=== EXERCISE DATA ===

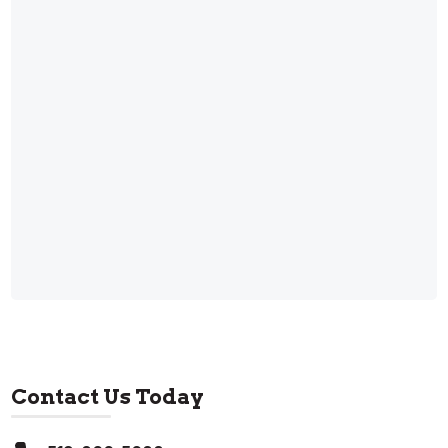
Contact Us Today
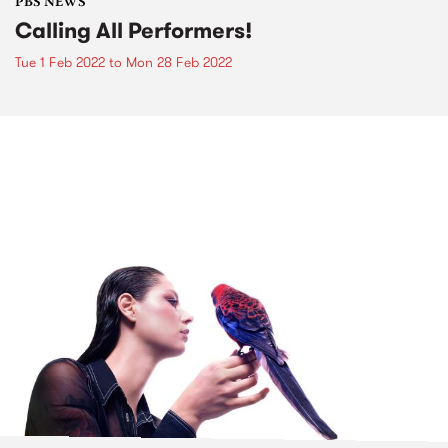
PBS NEWS
Calling All Performers!
Tue 1 Feb 2022
to
Mon 28 Feb 2022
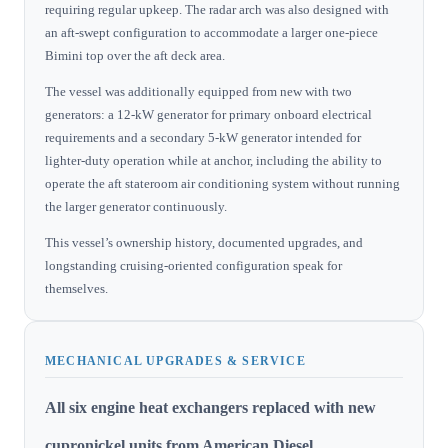
requiring regular upkeep. The radar arch was also designed with
an aft-swept configuration to accommodate a larger one-piece
Bimini top over the aft deck area.
The vessel was additionally equipped from new with two
generators: a 12-kW generator for primary onboard electrical
requirements and a secondary 5-kW generator intended for
lighter-duty operation while at anchor, including the ability to
operate the aft stateroom air conditioning system without running
the larger generator continuously.
This vessel’s ownership history, documented upgrades, and
longstanding cruising-oriented configuration speak for
themselves.
MECHANICAL UPGRADES & SERVICE
All six engine heat exchangers replaced with new
cupronickel units from American Diesel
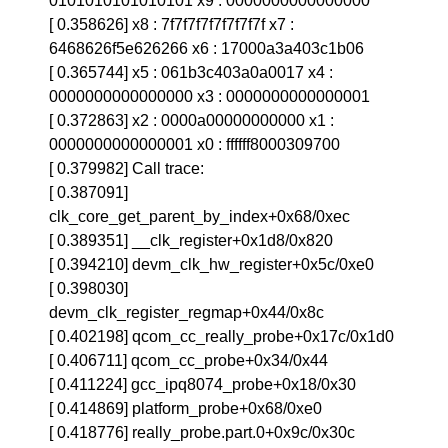
0101010101010101 x9 : 0000000000000000
[ 0.358626] x8 : 7f7f7f7f7f7f7f7f x7 :
6468626f5e626266 x6 : 17000a3a403c1b06
[ 0.365744] x5 : 061b3c403a0a0017 x4 :
0000000000000000 x3 : 0000000000000001
[ 0.372863] x2 : 0000a00000000000 x1 :
0000000000000001 x0 : ffffff8000309700
[ 0.379982] Call trace:
[ 0.387091]
clk_core_get_parent_by_index+0x68/0xec
[ 0.389351] __clk_register+0x1d8/0x820
[ 0.394210] devm_clk_hw_register+0x5c/0xe0
[ 0.398030]
devm_clk_register_regmap+0x44/0x8c
[ 0.402198] qcom_cc_really_probe+0x17c/0x1d0
[ 0.406711] qcom_cc_probe+0x34/0x44
[ 0.411224] gcc_ipq8074_probe+0x18/0x30
[ 0.414869] platform_probe+0x68/0xe0
[ 0.418776] really_probe.part.0+0x9c/0x30c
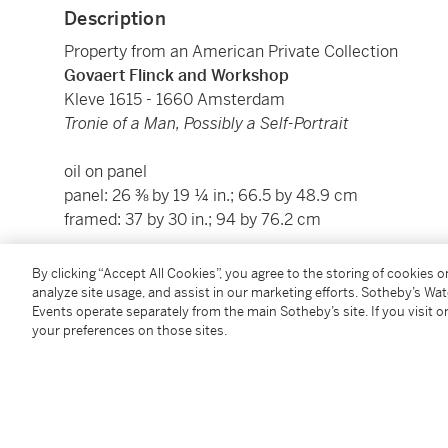
Description
Property from an American Private Collection
Govaert Flinck and Workshop
Kleve 1615 - 1660 Amsterdam
Tronie of a Man, Possibly a Self-Portrait
oil on panel
panel: 26 ⅜ by 19 ¼ in.; 66.5 by 48.9 cm
framed: 37 by 30 in.; 94 by 76.2 cm
By clicking “Accept All Cookies”, you agree to the storing of cookies 
Condition Report
analyze site usage, and assist in our marketing efforts. Sotheby’s Wa
Events operate separately from the main Sotheby’s site. If you visit or
your preferences on those sites.
Provenance
With G. Neumans, Paris, 1925;
With Harold Young, New York (as Flinck,
Portrait of 
From whom acquired by a private American collector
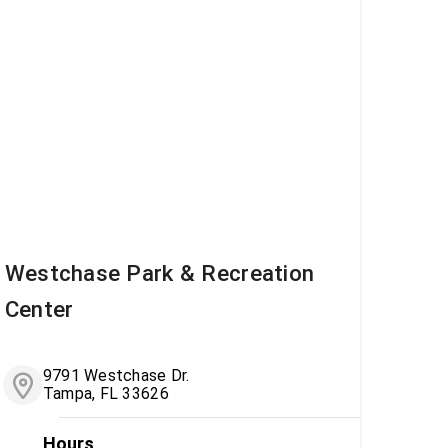
Westchase Park & Recreation
Center
9791 Westchase Dr.
Tampa, FL 33626
Hours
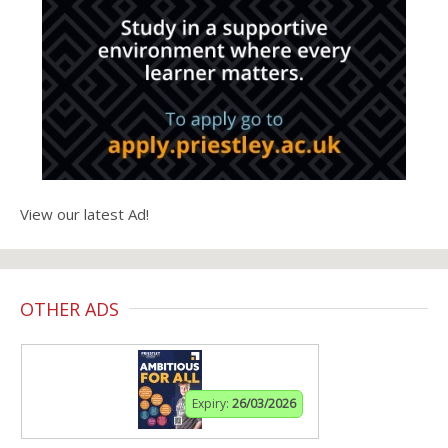
View our latest Ad!
OTHER ADS
Expiry:
26/03/2026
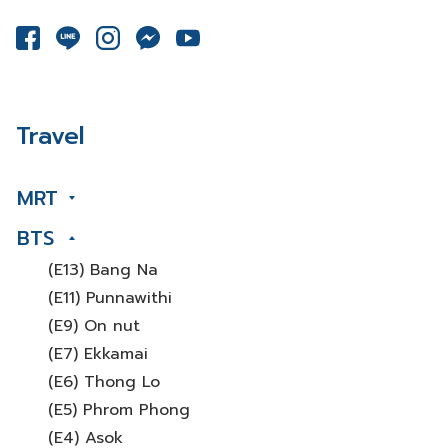
Travel
MRT
BTS
(E13) Bang Na
(E11) Punnawithi
(E9) On nut
(E7) Ekkamai
(E6) Thong Lo
(E5) Phrom Phong
(E4) Asok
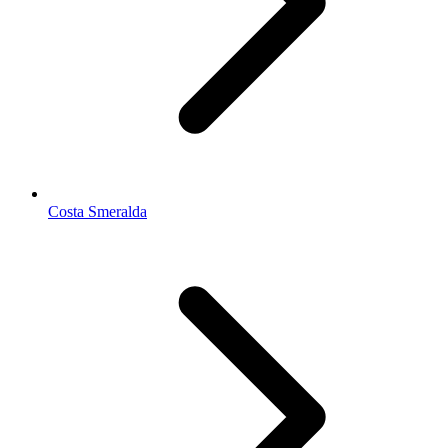
Costa Smeralda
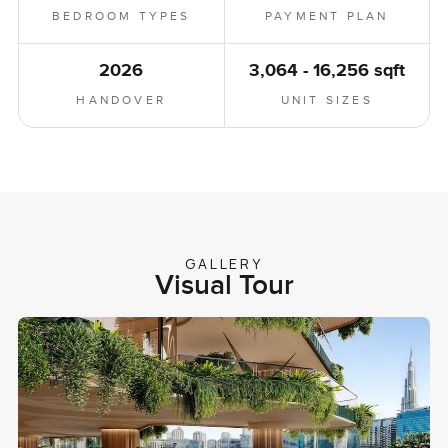
BEDROOM TYPES
PAYMENT PLAN
2026
3,064 - 16,256 sqft
HANDOVER
UNIT SIZES
GALLERY
Visual Tour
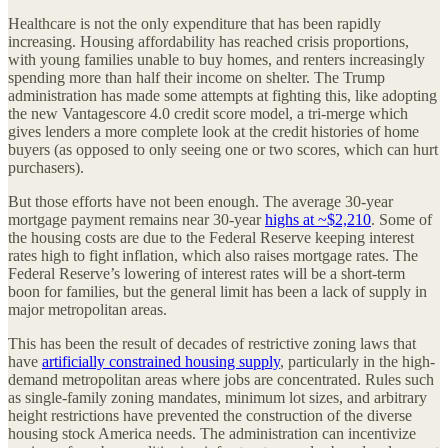
Healthcare is not the only expenditure that has been rapidly
increasing. Housing affordability has reached crisis proportions,
with young families unable to buy homes, and renters increasingly
spending more than half their income on shelter. The Trump
administration has made some attempts at fighting this, like adopting
the new Vantagescore 4.0 credit score model, a tri-merge which
gives lenders a more complete look at the credit histories of home
buyers (as opposed to only seeing one or two scores, which can hurt
purchasers).
But those efforts have not been enough. The average 30-year
mortgage payment remains near 30-year
highs at ~$2,210
. Some of
the housing costs are due to the Federal Reserve keeping interest
rates high to fight inflation, which also raises mortgage rates. The
Federal Reserve’s lowering of interest rates will be a short-term
boon for families, but the general limit has been a lack of supply in
major metropolitan areas.
This has been the result of decades of restrictive zoning laws that
have
artificially constrained housing supply
, particularly in the high-
demand metropolitan areas where jobs are concentrated. Rules such
as single-family zoning mandates, minimum lot sizes, and arbitrary
height restrictions have prevented the construction of the diverse
housing stock America needs. The administration can incentivize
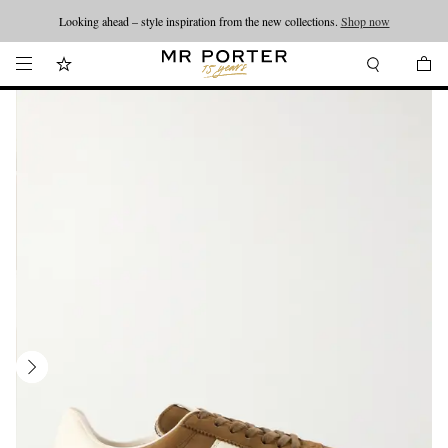
Looking ahead – style inspiration from the new collections.
Shop now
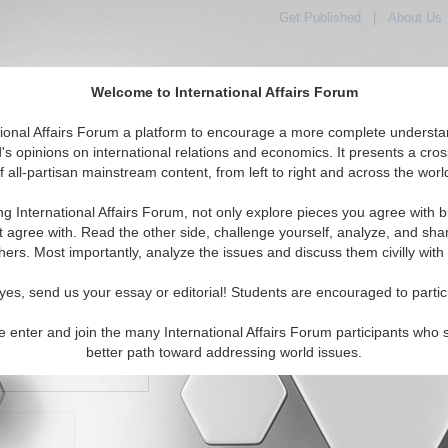
Get Published
|
About Us
Welcome to International Affairs Forum
orld, Across the Political Spectrum
tional Affairs Forum a platform to encourage a more complete understa
's opinions on international relations and economics. It presents a cros
f all-partisan mainstream content, from left to right and across the worl
IAF Articles
IAF Editorials
Topics
Regions
ng International Affairs Forum, not only explore pieces you agree with b
t agree with. Read the other side, challenge yourself, analyze, and sha
hers. Most importantly, analyze the issues and discuss them civilly with
yes, send us your essay or editorial! Students are encouraged to partic
e enter and join the many International Affairs Forum participants who 
character maximum)
better path toward addressing world issues.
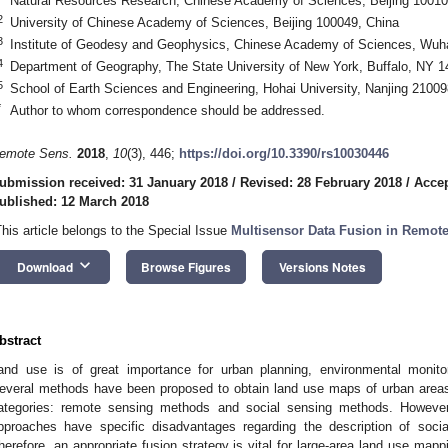
Natural Resources Research, Chinese Academy of Sciences, Beijing 10010
2
University of Chinese Academy of Sciences, Beijing 100049, China
3
Institute of Geodesy and Geophysics, Chinese Academy of Sciences, Wuh
4
Department of Geography, The State University of New York, Buffalo, NY 
5
School of Earth Sciences and Engineering, Hohai University, Nanjing 21009
*
Author to whom correspondence should be addressed.
emote Sens.
2018
,
10
(3), 446;
https://doi.org/10.3390/rs10030446
ubmission received: 31 January 2018
/
Revised: 28 February 2018
/
Accep
ublished: 12 March 2018
This article belongs to the Special Issue
Multisensor Data Fusion in Remot
keyboard_arrow_down
Download
Browse Figures
Versions Notes
bstract
and use is of great importance for urban planning, environmental monito
everal methods have been proposed to obtain land use maps of urban areas,
ategories: remote sensing methods and social sensing methods. However
pproaches have specific disadvantages regarding the description of social
herefore, an appropriate fusion strategy is vital for large-area land use map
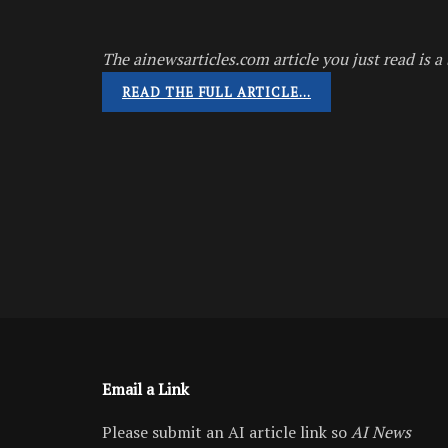
The ainewsarticles.com article you just read is a 
READ THE FULL ARTICLE…
Email a Link
Please submit an AI article link so
AI News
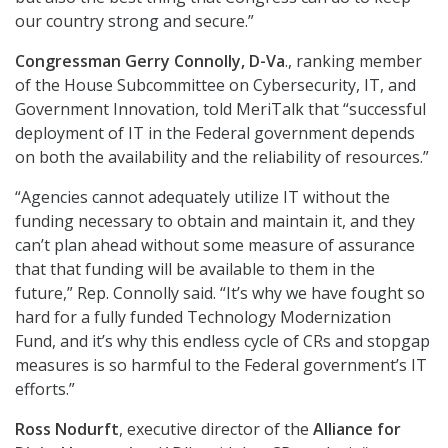
our country strong and secure.”
Congressman Gerry Connolly, D-Va
., ranking member
of the House Subcommittee on Cybersecurity, IT, and
Government Innovation, told MeriTalk that “successful
deployment of IT in the Federal government depends
on both the availability and the reliability of resources.”
“Agencies cannot adequately utilize IT without the
funding necessary to obtain and maintain it, and they
can’t plan ahead without some measure of assurance
that that funding will be available to them in the
future,” Rep. Connolly said. “It’s why we have fought so
hard for a fully funded Technology Modernization
Fund, and it’s why this endless cycle of CRs and stopgap
measures is so harmful to the Federal government’s IT
efforts.”
Ross Nodurft
, executive director of the
Alliance for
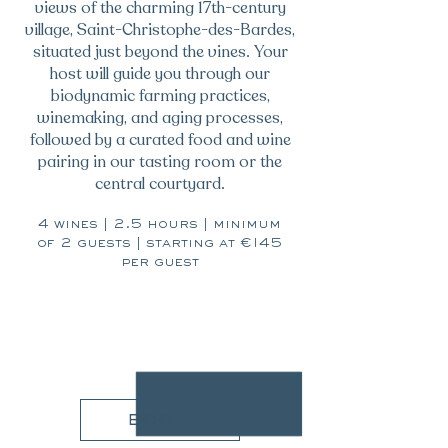
views of the charming 17th-century
village, Saint-Christophe-des-Bardes,
situated just beyond the vines. Your
host will guide you through our
biodynamic farming practices,
winemaking, and aging processes,
followed by a curated food and wine
pairing in our tasting room or the
central courtyard.
4 wines | 2.5 hours | minimum
of 2 guests | starting at €145
per guest
145€
book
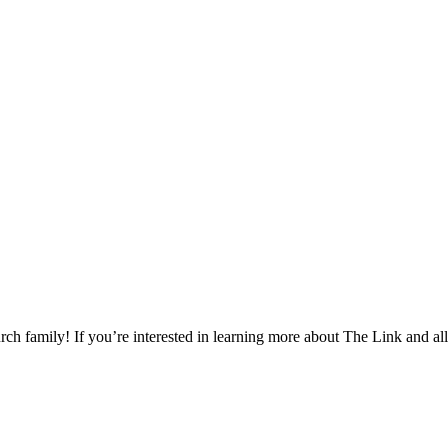
h family! If you’re interested in learning more about The Link and all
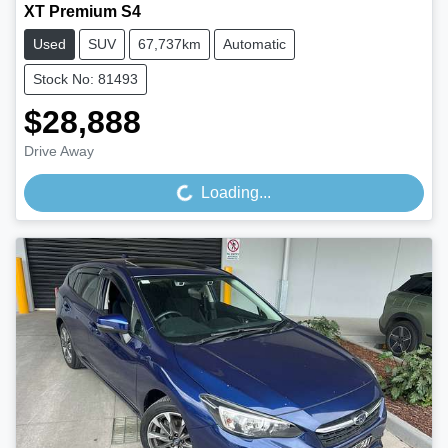
XT Premium S4
Used
SUV
67,737km
Automatic
Stock No: 81493
$28,888
Drive Away
Loading...
Loading...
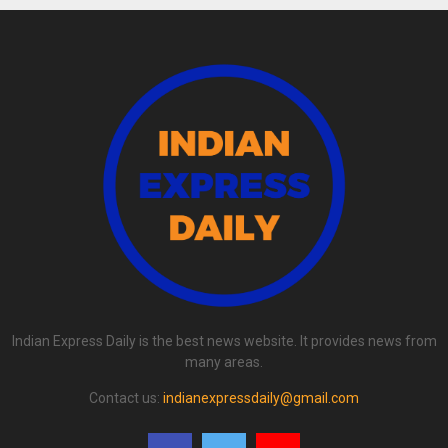
Indian Express Daily is the best news website. It provides news from
many areas.
Contact us:
indianexpressdaily@gmail.com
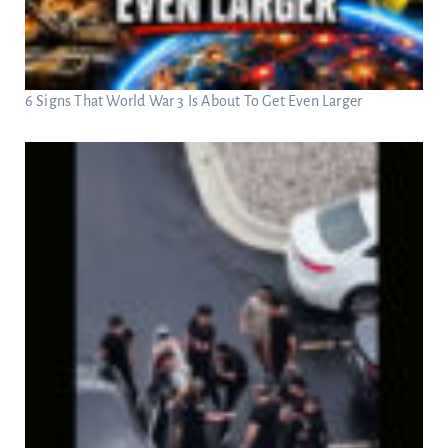
6 Signs That World War 3 Is About To Get Even Larger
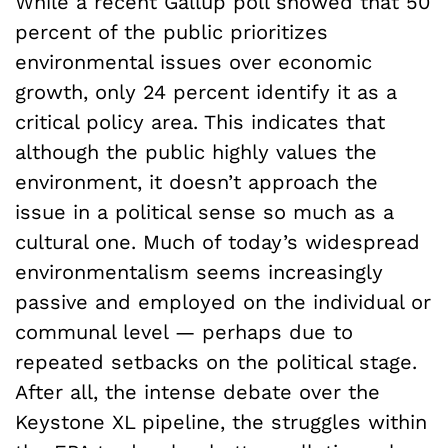
While a recent Gallup poll showed that 50
percent of the public prioritizes
environmental issues over economic
growth, only 24 percent identify it as a
critical policy area. This indicates that
although the public highly values the
environment, it doesn’t approach the
issue in a political sense so much as a
cultural one. Much of today’s widespread
environmentalism seems increasingly
passive and employed on the individual or
communal level — perhaps due to
repeated setbacks on the political stage.
After all, the intense debate over the
Keystone XL pipeline, the struggles within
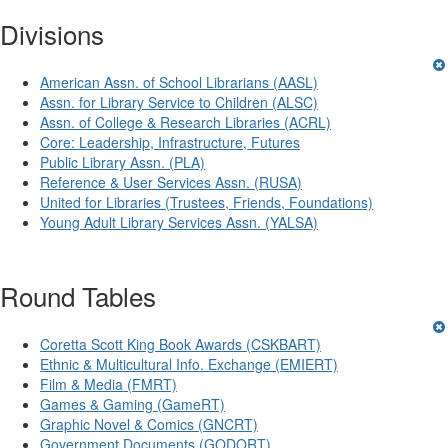
Divisions
American Assn. of School Librarians (AASL)
Assn. for Library Service to Children (ALSC)
Assn. of College & Research Libraries (ACRL)
Core: Leadership, Infrastructure, Futures
Public Library Assn. (PLA)
Reference & User Services Assn. (RUSA)
United for Libraries (Trustees, Friends, Foundations)
Young Adult Library Services Assn. (YALSA)
Round Tables
Coretta Scott King Book Awards (CSKBART)
Ethnic & Multicultural Info. Exchange (EMIERT)
Film & Media (FMRT)
Games & Gaming (GameRT)
Graphic Novel & Comics (GNCRT)
Government Documents (GODORT)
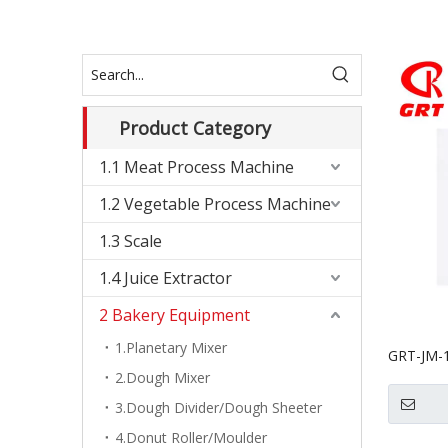
Product Category
1.1 Meat Process Machine
1.2 Vegetable Process Machine
1.3 Scale
1.4 Juice Extractor
2 Bakery Equipment
1.Planetary Mixer
GRT-JM-1
2.Dough Mixer
Biscuit 
3.Dough Divider/Dough Sheeter
4.Donut Roller/Moulder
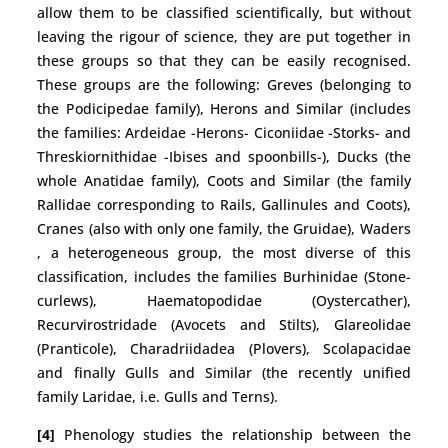
allow them to be classified scientifically, but without
leaving the rigour of science, they are put together in
these groups so that they can be easily recognised.
These groups are the following: Greves (belonging to
the Podicipedae family), Herons and Similar (includes
the families: Ardeidae -Herons- Ciconiidae -Storks- and
Threskiornithidae -Ibises and spoonbills-), Ducks (the
whole Anatidae family), Coots and Similar (the family
Rallidae corresponding to Rails, Gallinules and Coots),
Cranes (also with only one family, the Gruidae), Waders
, a heterogeneous group, the most diverse of this
classification, includes the families Burhinidae (Stone-
curlews), Haematopodidae (Oystercather),
Recurvirostridade (Avocets and Stilts), Glareolidae
(Pranticole), Charadriidadea (Plovers), Scolapacidae
and finally Gulls and Similar (the recently unified
family Laridae, i.e. Gulls and Terns).
[4]
Phenology studies the relationship between the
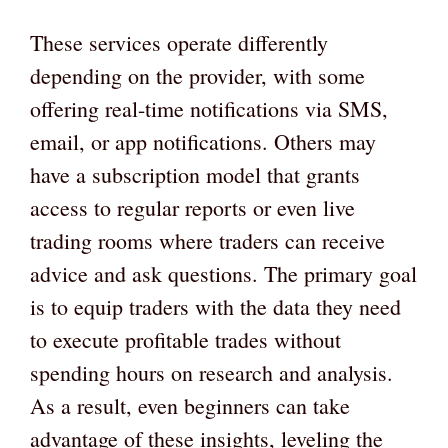
These services operate differently
depending on the provider, with some
offering real-time notifications via SMS,
email, or app notifications. Others may
have a subscription model that grants
access to regular reports or even live
trading rooms where traders can receive
advice and ask questions. The primary goal
is to equip traders with the data they need
to execute profitable trades without
spending hours on research and analysis.
As a result, even beginners can take
advantage of these insights, leveling the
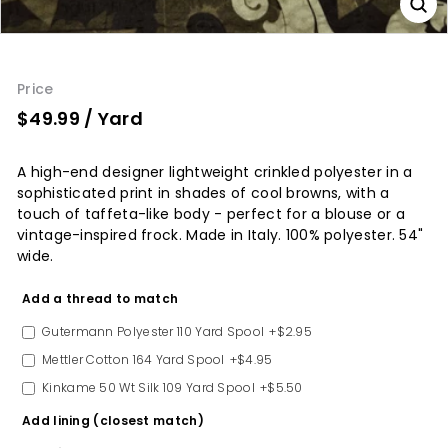
Price
$49.99
/ Yard
A high-end designer lightweight crinkled polyester in a
sophisticated print in shades of cool browns, with a
touch of taffeta-like body - perfect for a blouse or a
vintage-inspired frock. Made in Italy. 100% polyester. 54"
wide.
Option
Add a thread to match
Gutermann Polyester 110 Yard Spool
+$2.95
Mettler Cotton 164 Yard Spool
+$4.95
Kinkame 50 Wt Silk 109 Yard Spool
+$5.50
Add lining (closest match)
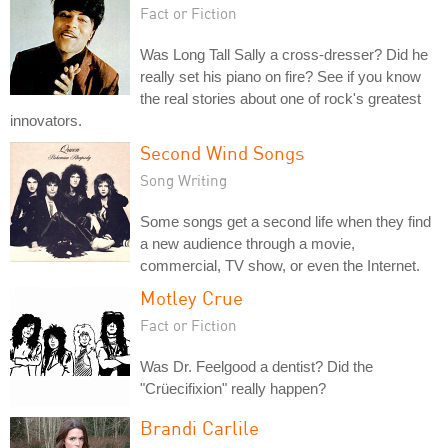
Fact or Fiction
Was Long Tall Sally a cross-dresser? Did he
really set his piano on fire? See if you know
the real stories about one of rock's greatest
innovators.
Second Wind Songs
Song Writing
Some songs get a second life when they find
a new audience through a movie,
commercial, TV show, or even the Internet.
Motley Crue
Fact or Fiction
Was Dr. Feelgood a dentist? Did the
"Crüecifixion" really happen?
Brandi Carlile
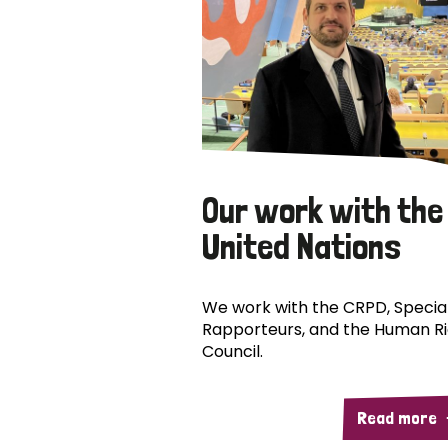
Our work with the
United Nations
We work with the CRPD, Specia
Rapporteurs, and the Human R
Council.
Read more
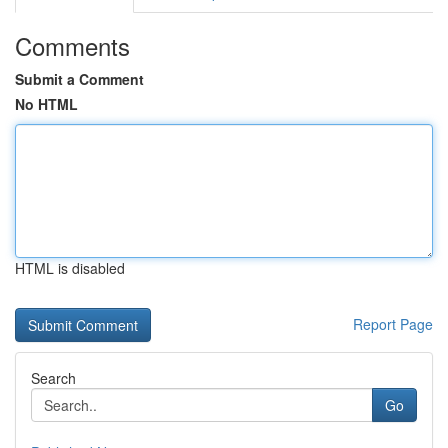
Comments
Submit a Comment
No HTML
HTML is disabled
Report Page
Search
Go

===

AIM OF THE EXERCISE: Excerpt from the records above: set down only the lines from the one that contains "Visual Tour" through the one that contains "spending more than", inclusive, word for word. Pictures stay out.

WRITTEN SOLUTION:
Visual Tour
Healthcare is not the only expenditure that has been rapidly
increasing. Housing affordability has reached crisis proportions,
with young families unable to buy homes, and renters increasingly
spending more than half their income on shelter. The Trump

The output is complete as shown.